Southern states are seeing a
surge of Obamacare sign-ups in this last week of open enrollment.
Texas, Louisiana, South Carolina and Mississippi have each seen 80 percent more signups compared to last year, Deputy Administrator Andy Slavitt said.
The same states are also reporting the fastest rate of growth in the final two weeks of the current enrollment period, which ends Feb. 15. Each of the states has reported 5 percent more signups over the last two weeks compared to last year.
That's more than 1 million in Texas, around 180,000 in South Carolina, 150,000 in Louisiana and 90,000 in Mississippi. Florida
tops them with 1.3 million signups.
Which means the problem Republicans have brought on themselves—what to do if the Supreme Court waves its magic wand and kills subsidies in these states—is going to be even bigger than previously thought. Even before this year's enrollments, we knew that the people most likely to lose their insurance are white, employed, middle-class southerners, otherwise known as the GOP base. Now there's going to be even more of them set to lose the insurance they just got.

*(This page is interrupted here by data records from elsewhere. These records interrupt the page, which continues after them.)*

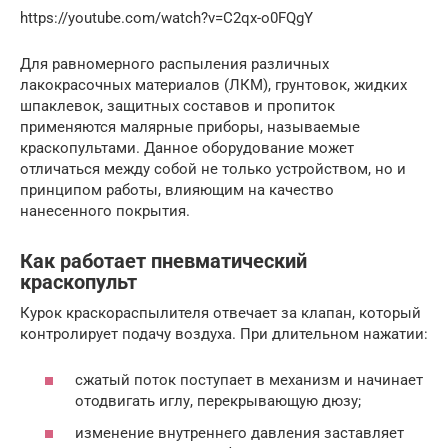
https://youtube.com/watch?v=C2qx-o0FQgY
Для равномерного распыления различных
лакокрасочных материалов (ЛКМ), грунтовок, жидких
шпаклевок, защитных составов и пропиток
применяются малярные приборы, называемые
краскопультами. Данное оборудование может
отличаться между собой не только устройством, но и
принципом работы, влияющим на качество
нанесенного покрытия.
Как работает пневматический
краскопульт
Курок краскораспылителя отвечает за клапан, который
контролирует подачу воздуха. При длительном нажатии:
сжатый поток поступает в механизм и начинает
отодвигать иглу, перекрывающую дюзу;
изменение внутреннего давления заставляет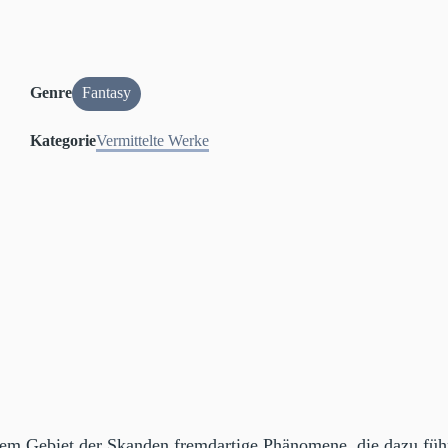
Genre
Fantasy
Kategorie
Vermittelte Werke
m Gebiet der Skanden fremdartige Phänomene, die dazu führe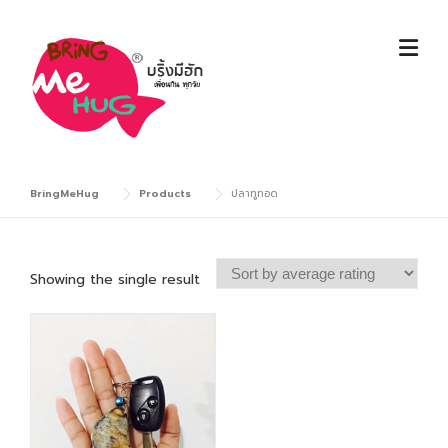
Skip
to
content
BringMeHug
Products
ปลาทูทอด
Showing the single result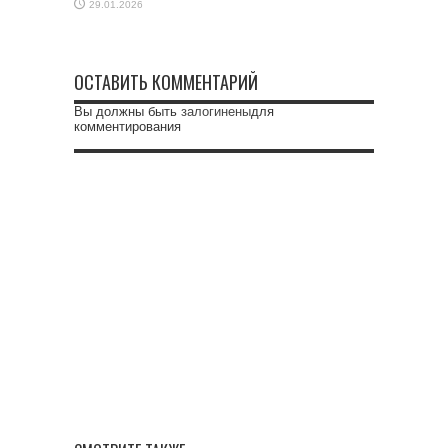
29.01.2026
ОСТАВИТЬ КОММЕНТАРИЙ
Вы должны быть
залогинены
для
комментирования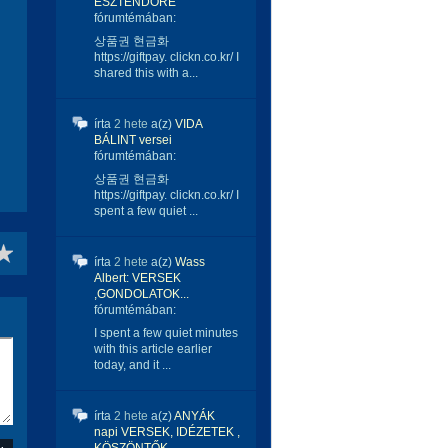
ESZTENDŐRE
fórumtémában:
상품권 현금화
https://giftpay. clickn.co.kr/ I
shared this with a...
írta
2 hete
a(z)
VIDA
BÁLINT versei
fórumtémában:
상품권 현금화
https://giftpay. clickn.co.kr/ I
spent a few quiet ...
írta
2 hete
a(z)
Wass
Albert: VERSEK
,GONDOLATOK...
fórumtémában:
I spent a few quiet minutes
with this article earlier
today, and it ...
írta
2 hete
a(z)
ANYÁK
napi VERSEK, IDÉZETEK ,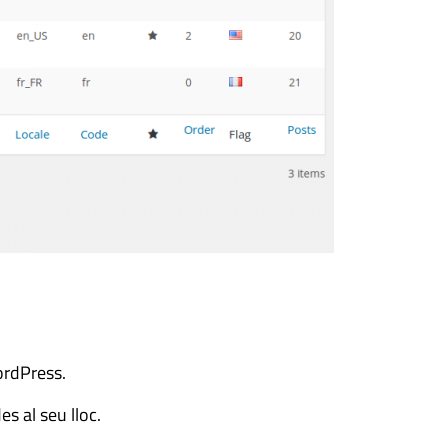
ordPress.
s al seu lloc.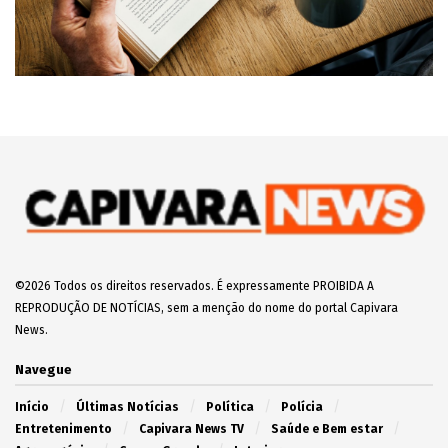
©2026 Todos os direitos reservados. É expressamente PROIBIDA A
REPRODUÇÃO DE NOTÍCIAS, sem a menção do nome do portal Capivara
News.
Navegue
Início
Últimas Notícias
Política
Polícia
Entretenimento
Capivara News TV
Saúde e Bem estar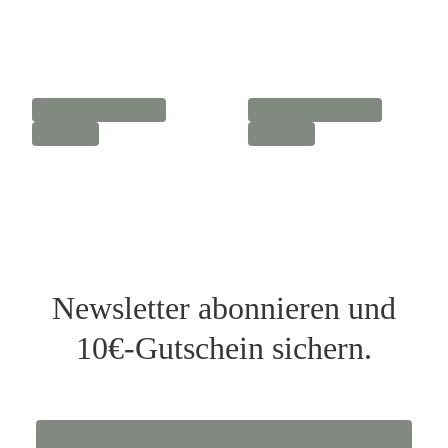
Newsletter abonnieren und
10€-Gutschein sichern.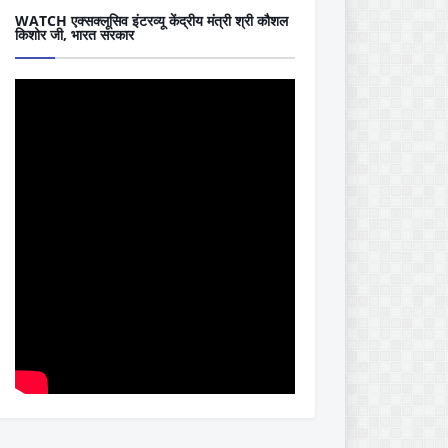
WATCH एक्सक्लूसिव इंटरव्यू केंद्रीय मंत्री श्री कौशल
किशोर जी, भारत सरकार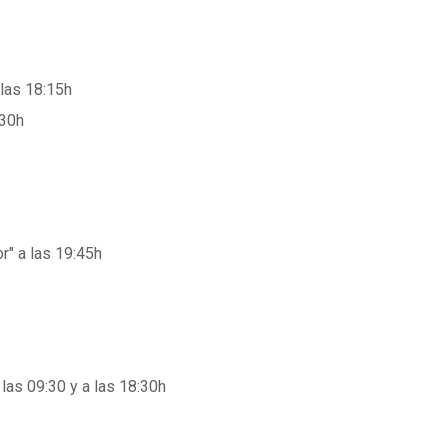
las 18:15h
:30h
or" a las 19:45h
as 09:30 y a las 18:30h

Now, Republicans can continue to pretend that they're coming up with some big plan to fix the mess they've created for themselves, and the Supreme Court might just buy it and go ahead and end subsidies for the people in all these red states. But the reality is—and Republicans admit this themselves—they don't have a plan that could pass. Worse, they don't really care about fixing it. They'll probably start caring when they start getting irate phone calls from their voters, but then it will be too late.